Constraints on the orbital separation distribution and binary fraction of M dwarfs

Aims. We present a new estimate for the binary fraction (the fraction of stars with a single companion) for M dwarfs using a log-normal fit to the orbital separation distribution. Methods. We used point estimates of the binary fraction (binary fractions over specific separation and companion mass ratio ranges) from four M dwarf surveys sampling distinct orbital radii to fit a log-normal function to the orbital separation distribution. This model, alongside the companion mass ratio distribution given by Reggiani & Meyer (2013, A&A, 553, A124), is used to calculate the frequency of companions over the ranges of mass ratio ( q ) and orbital separation ( a ) over which the referenced surveys were collectively sensitive – [0.60 ≤ q ≤ 1.00] and [0.00 ≤ a ≤ 10 000 AU]. This method was then extrapolated to calculate a binary fraction which encompasses the broader ranges of [0.10 ≤ q ≤ 1.00] and [0.00 ≤ a < ∞ AU]. Finally, the results of these calculations were compared to the binary fractions of other spectral types.
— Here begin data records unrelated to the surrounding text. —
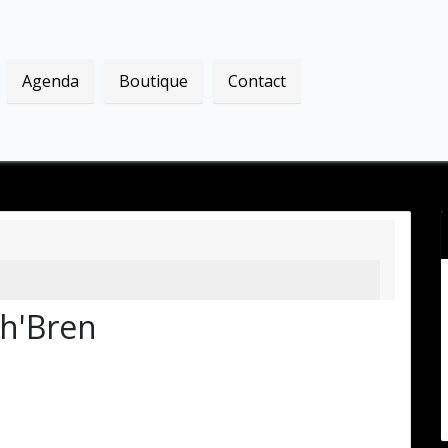
Agenda
Boutique
Contact
h'Bren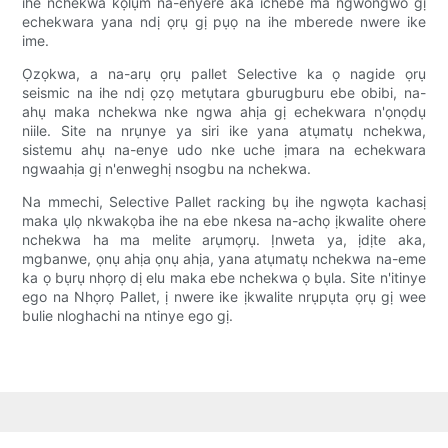
ihe nchekwa kọlụm na-enyere aka ichebe ma ngwongwo gị
echekwara yana ndị ọrụ gị pụọ na ihe mberede nwere ike
ime.
Ọzọkwa, a na-arụ ọrụ pallet Selective ka ọ nagide ọrụ
seismic na ihe ndị ọzọ metụtara gburugburu ebe obibi, na-
ahụ maka nchekwa nke ngwa ahịa gị echekwara n'ọnọdụ
niile. Site na nrụnye ya siri ike yana atụmatụ nchekwa,
sistemu ahụ na-enye udo nke uche ịmara na echekwara
ngwaahịa gị n'enweghị nsogbu na nchekwa.
Na mmechi, Selective Pallet racking bụ ihe ngwọta kachasị
maka ụlọ nkwakọba ihe na ebe nkesa na-achọ ịkwalite ohere
nchekwa ha ma melite arụmọrụ. Ịnweta ya, ịdịte aka,
mgbanwe, ọnụ ahịa ọnụ ahịa, yana atụmatụ nchekwa na-eme
ka ọ bụrụ nhọrọ dị elu maka ebe nchekwa ọ bụla. Site n'itinye
ego na Nhọrọ Pallet, ị nwere ike ịkwalite nrụpụta ọrụ gị wee
bulie nloghachi na ntinye ego gị.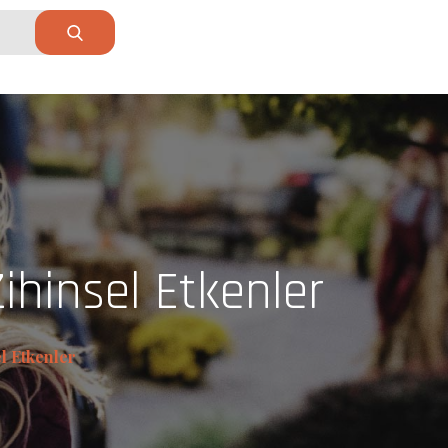
ihinsel Etkenler
l Etkenler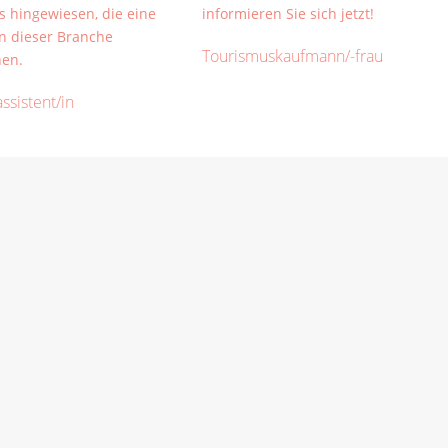
Tourismuskaufmann/-frau
assistent/in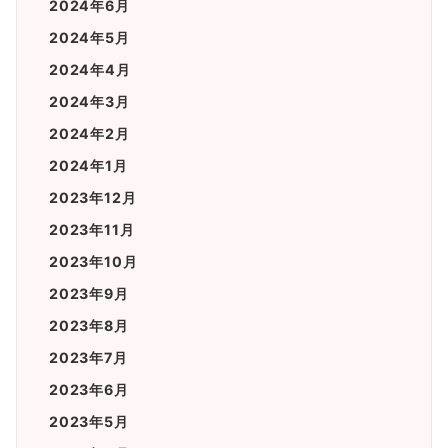
2024年6月
2024年5月
2024年4月
2024年3月
2024年2月
2024年1月
2023年12月
2023年11月
2023年10月
2023年9月
2023年8月
2023年7月
2023年6月
2023年5月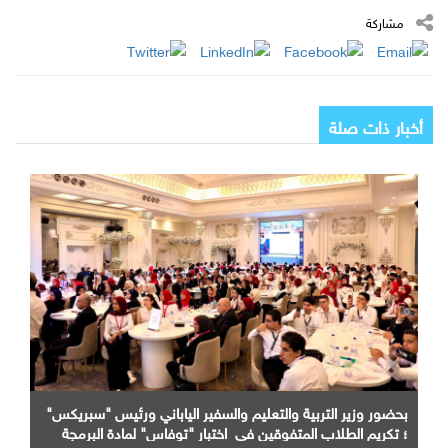
مشاركة
أخبار ذات صلة
بحضور وزير التربية والتعليم والسفير الياباني ورئيس "سبريكس"
؛ تكريم الطلاب المتفوقين في اختبار "توفاس" لمادة البرمجة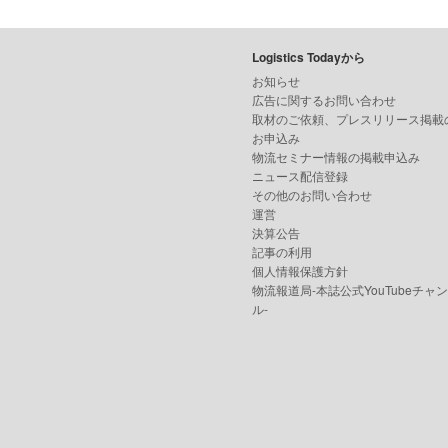
Logistics Todayから
お知らせ
広告に関するお問い合わせ
取材のご依頼、プレスリリース掲載
お申込み
物流セミナー情報の掲載申込み
ニュース配信登録
その他のお問い合わせ
運営
決算公告
記事の利用
個人情報保護方針
物流報道局-本誌公式YouTubeチャ
ル-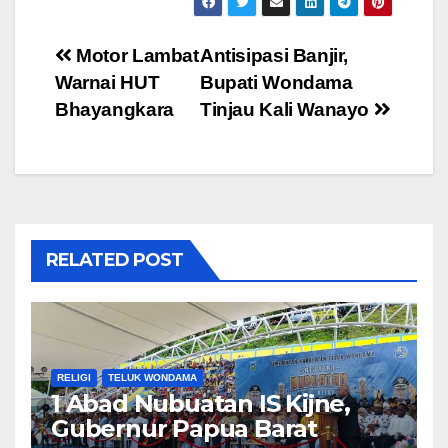
Post
Motor Lambat
Antisipasi Banjir,
Warnai HUT
Bupati Wondama
navigation
Bhayangkara
Tinjau Kali Wanayo
RELATED POST
RELIGI
TELUK WONDAMA
1 Abad Nubuatan IS Kijne,
Gubernur Papua Barat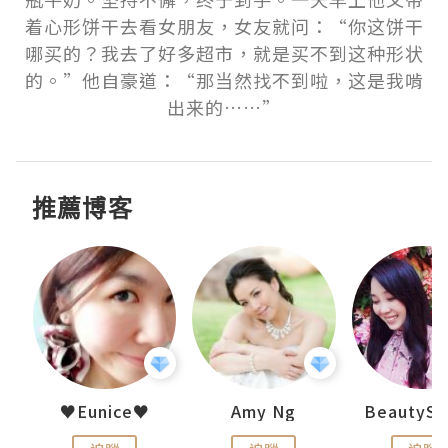
着心形饼干去看女朋友，女友就问：“你这饼干
哪买的？我去了好多超市，就是买不到这种形状
的。”他自豪道：“那当然找不到啦，这是我啃
出来的……”
推薦博客
h 夏沫
♥Eunice♥
Amy Ng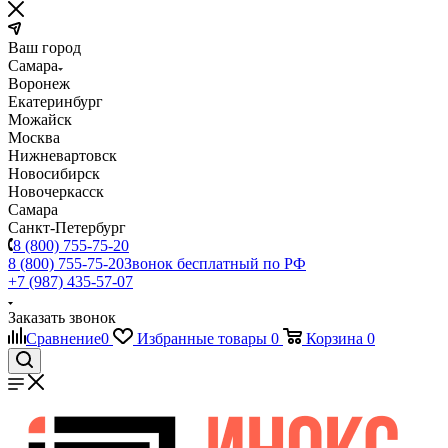
Ваш город
Самара
Воронеж
Екатеринбург
Можайск
Москва
Нижневартовск
Новосибирск
Новочеркасск
Самара
Санкт-Петербург
8 (800) 755-75-20
8 (800) 755-75-20
Звонок бесплатный по РФ
+7 (987) 435-57-07
Заказать звонок
Сравнение
0
Избранные товары
0
Корзина
0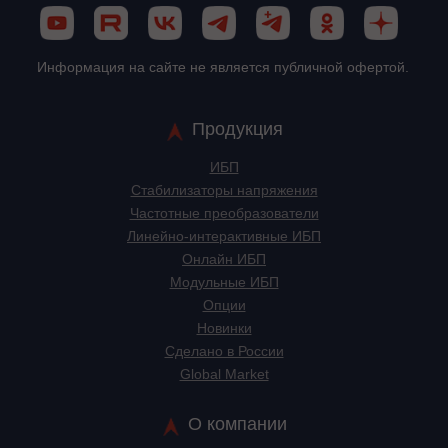
Информация на сайте не является публичной офертой.
Продукция
ИБП
Стабилизаторы напряжения
Частотные преобразователи
Линейно-интерактивные ИБП
Онлайн ИБП
Модульные ИБП
Опции
Новинки
Сделано в России
Global Market
О компании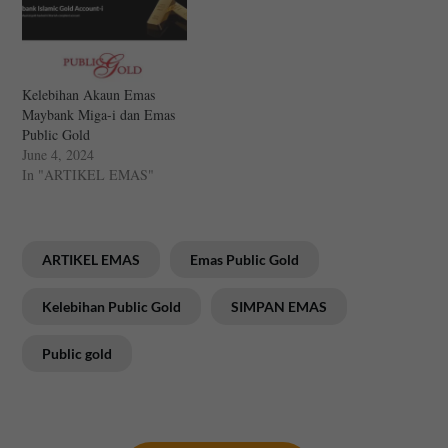
Kelebihan Akaun Emas
Maybank Miga-i dan Emas
Public Gold
June 4, 2024
In "ARTIKEL EMAS"
ARTIKEL EMAS
Emas Public Gold
Kelebihan Public Gold
SIMPAN EMAS
Public gold
Post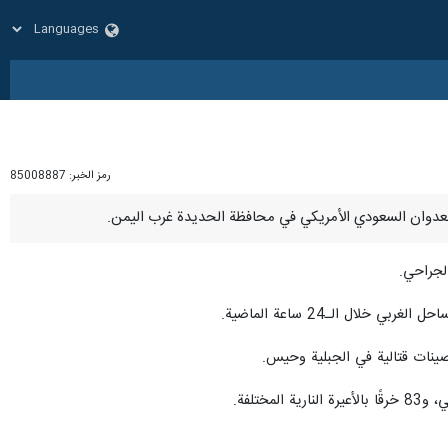
رمز الخبر:
85008887
لجراحي.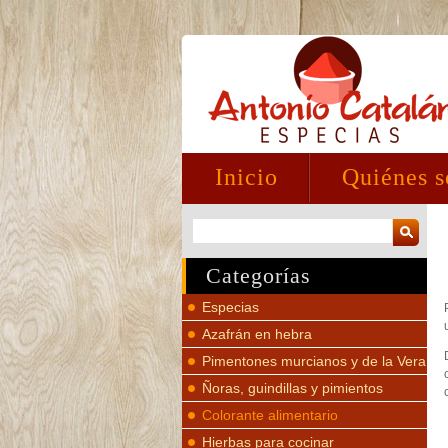
Inicio
Quiénes 
Categorías
Especias
Azafrán en hebra
Pimentones murcianos y de la Vera
Ñoras, guindillas y pimientos
Colorante alimentario
Hierbas para cocinar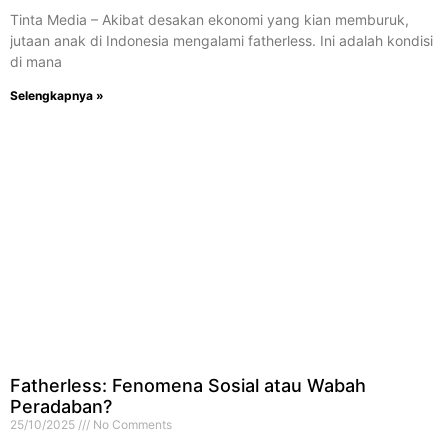
Tinta Media – Akibat desakan ekonomi yang kian memburuk,
jutaan anak di Indonesia mengalami fatherless. Ini adalah kondisi
di mana
Selengkapnya »
Fatherless: Fenomena Sosial atau Wabah
Peradaban?
25/10/2025
No Comments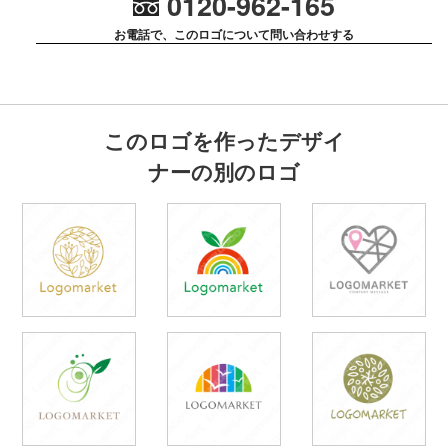
0120-962-165
お電話で、このロゴについて問い合わせする
このロゴを作ったデザイ
ナーの別のロゴ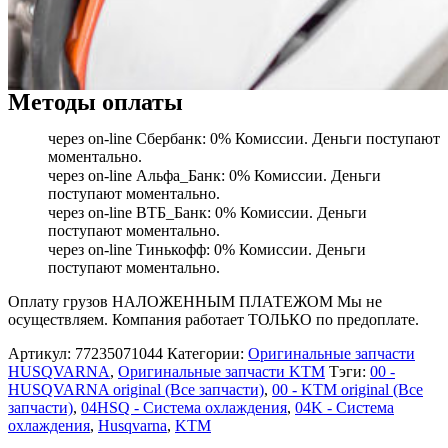
Методы оплаты
через on-line Сбербанк: 0% Комиссии. Деньги поступают
моментально.
через on-line Альфа_Банк: 0% Комиссии. Деньги
поступают моментально.
через on-line ВТБ_Банк: 0% Комиссии. Деньги
поступают моментально.
через on-line Тинькофф: 0% Комиссии. Деньги
поступают моментально.
Оплату грузов НАЛОЖЕННЫМ ПЛАТЕЖОМ Мы не
осуществляем. Компания работает ТОЛЬКО по предоплате.
Артикул:
77235071044
Категории:
Оригинальные запчасти
HUSQVARNA
,
Оригинальные запчасти KTM
Тэги:
00 -
HUSQVARNA original (Все запчасти)
,
00 - KTM original (Все
запчасти)
,
04HSQ - Система охлаждения
,
04K - Система
охлаждения
,
Husqvarna
,
KTM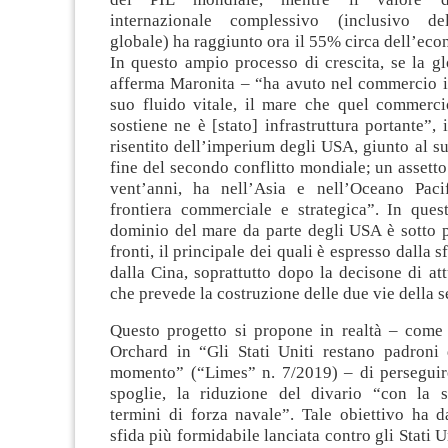
internazionale complessivo (inclusivo dell
globale) ha raggiunto ora il 55% circa dell’ec
In questo ampio processo di crescita, se la g
afferma Maronita – “ha avuto nel commercio in
suo fluido vitale, il mare che quel commerci
sostiene ne è [stato] infrastruttura portante”, 
risentito dell’imperium degli USA, giunto al s
fine del secondo conflitto mondiale; un assett
vent’anni, ha nell’Asia e nell’Oceano Paci
frontiera commerciale e strategica”. In quest’
dominio del mare da parte degli USA è sotto p
fronti, il principale dei quali è espresso dalla 
dalla Cina, soprattutto dopo la decisone di att
che prevede la costruzione delle due vie della s
Questo progetto si propone in realtà – come 
Orchard in “Gli Stati Uniti restano padroni 
momento” (“Limes” n. 7/2019) – di perseguire
spoglie, la riduzione del divario “con la 
termini di forza navale”. Tale obiettivo ha d
sfida più formidabile lanciata contro gli Stati U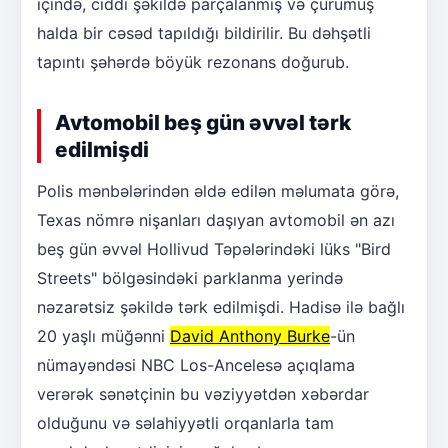
içində, ciddi şəkildə parçalanmış və çürümüş
halda bir cəsəd tapıldığı bildirilir. Bu dəhşətli
tapıntı şəhərdə böyük rezonans doğurub.
Avtomobil beş gün əvvəl tərk
edilmişdi
Polis mənbələrindən əldə edilən məlumata görə,
Texas nömrə nişanları daşıyan avtomobil ən azı
beş gün əvvəl Hollivud Təpələrindəki lüks "Bird
Streets" bölgəsindəki parklanma yerində
nəzarətsiz şəkildə tərk edilmişdi. Hadisə ilə bağlı
20 yaşlı müğənni
David Anthony Burke
-ün
nümayəndəsi NBC Los-Ancelesə açıqlama
verərək sənətçinin bu vəziyyətdən xəbərdar
olduğunu və səlahiyyətli orqanlarla tam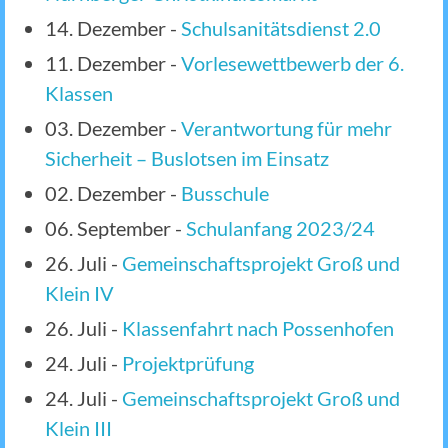
14. Dezember
-
Schulsanitätsdienst 2.0
11. Dezember
-
Vorlesewettbewerb der 6.
Klassen
03. Dezember
-
Verantwortung für mehr
Sicherheit – Buslotsen im Einsatz
02. Dezember
-
Busschule
06. September
-
Schulanfang 2023/24
26. Juli
-
Gemeinschaftsprojekt Groß und
Klein IV
26. Juli
-
Klassenfahrt nach Possenhofen
24. Juli
-
Projektprüfung
24. Juli
-
Gemeinschaftsprojekt Groß und
Klein III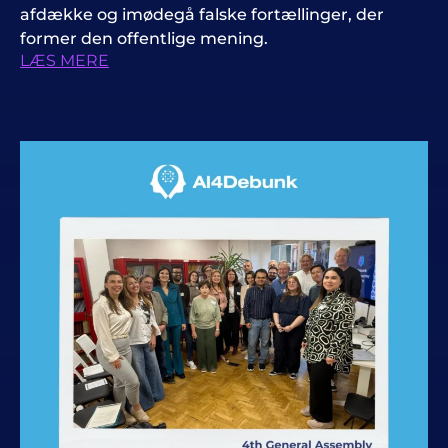
afdække og imødegå falske fortællinger, der
former den offentlige mening.
LÆS MERE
Results. The binary fraction over the constrained regions of [0.60 ≤ q ≤ 1.00] and [0.00 ≤ a ≤ 10 000 AU] was calculated to be 0.229 ± 0.028. This quantity was then extrapolated over the broader ranges of q (0.10−1.00) and a (0.00 − ∞ AU) and found to be 0.462 −0.052 +0.057 . We used a conversion factor to estimate the multiplicity fraction from the binary fraction and found the multiplicity fraction over the narrow region of [0.60 ≤ q ≤ 1.00] and [0.00 ≤ a ≤ 10 000 AU] to be 0.270 ± 0.111. Lastly, we estimated the multiplicity fractions of FGK, and A stars using the same method (taken over [0.60 ≤ q ≤ 1.00] and [0.00 ≤ a ≤ 10 000 AU]). We find that the multiplicity fractions of M, FGK, and A stars, when considered over common ranges of q and a , are more similar than generally assumed.